Konstantinos G. Moulakakis1, Maria Alepaki2, Giorgos S. Sfyroeras1, Triantafillos G. Giannakopoulos1, Constantinos N. Antonopoulos1, John Kakisis1, Anastasios Papapetrou1, Petros Karakitsos2, Christos D. Liapis1
1Department of Vascular Surgery, University of Athens, Attikon Hospital, Greece, Athens, Greece; 2Department of Cytopathology, University of Athens, Attikon Hospital, Greece, Athens, Greece.
OBJECTIVES: The aim of this prospective study was to evaluate the impact of endograft type on the inflammatory response after elective endovascular repair (EVAR) of abdominal aortic aneurysms (AAAs).
METHODS: From January 2011 to November 2011, 100 consecutive patients underwent elective AAA endovascular repair. Fever, white blood cells, platelets, serum concentrations of cytokines (interleukin 6, 8 and 10, TNFa), were measured preoperatively, 24 and 48 hours postoperatively. Thirteen patients were excluded from the analysis (4 due to cancer, 3 with autoimmune disease, 2 because of recent infection, 2 patients receiving chronic antiinflammatory medication and 2 because of surgery two months prior to enrollment). Patients were divided into 4 groups according to the endograft used: group A, n=28 (Anaconda, Sulzer Vascutek), group B, n=26 (Zenith, Cook Inc.), group C, n=23 (Excluder, W.L. Gore) and group D, n=10 Endurant (Medtronic, Inc.).

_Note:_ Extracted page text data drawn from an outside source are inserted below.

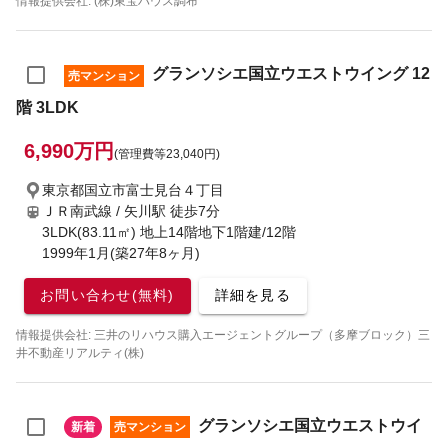
情報提供会社: (株)東宝ハウス調布
グランソシエ国立ウエストウイング 12
売マンション
階 3LDK
6,990万円
(管理費等23,040円)
東京都国立市富士見台４丁目
ＪＲ南武線 / 矢川駅
徒歩7分
3LDK(83.11㎡) 地上14階地下1階建/12階
1999年1月(築27年8ヶ月)
お問い合わせ(無料)
詳細を見る
情報提供会社: 三井のリハウス購入エージェントグループ（多摩ブロック）三
井不動産リアルティ(株)
グランソシエ国立ウエストウイ
新着
売マンション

RESULTS: Epidemiological characteristics, atherosclerotic risk factors, type of anesthesia, mean blood loss during surgery and baseline serum levels of cytokines did not differ among the patients of the four groups. Mean temperature was more pronounced postoperatively in group A. Serum levels of IL-6, and IL-10 were significantly higher 24 and 48 hours postoperatively compared to preoperative levels in all groups. Patients in Group C presented the smallest increase in levels of serum IL-6, and IL-10, 24 and 48 hours postoperatively. Mean difference in cytokines levels after aneurysm exclusion was higher for group A vs. C (p<0.01) compared to group A vs. B (p<0.05). Increased inflammatory response was associated with prolonged hospital stay.
CONCLUSIONS: Endograft type appears to influence the inflammatory response following EVAR. The impact of postimplantation inflammatory response in clinical outcomes requires further investigation.
AUTHOR DISCLOSURES: M. Alepaki, Nothing to disclose; C. N. Antonopoulos, Nothing to disclose; T. G. Giannakopoulos, Nothing to disclose; J. Kakisis, Nothing to disclose; P. Karakitsos, Nothing to disclose; C. D. Liapis, Nothing to disclose; K. G. Moulakakis, Nothing to disclose; A. Papapetrou, Nothing to disclose; G. S. Sfyroeras, Nothing to disclose.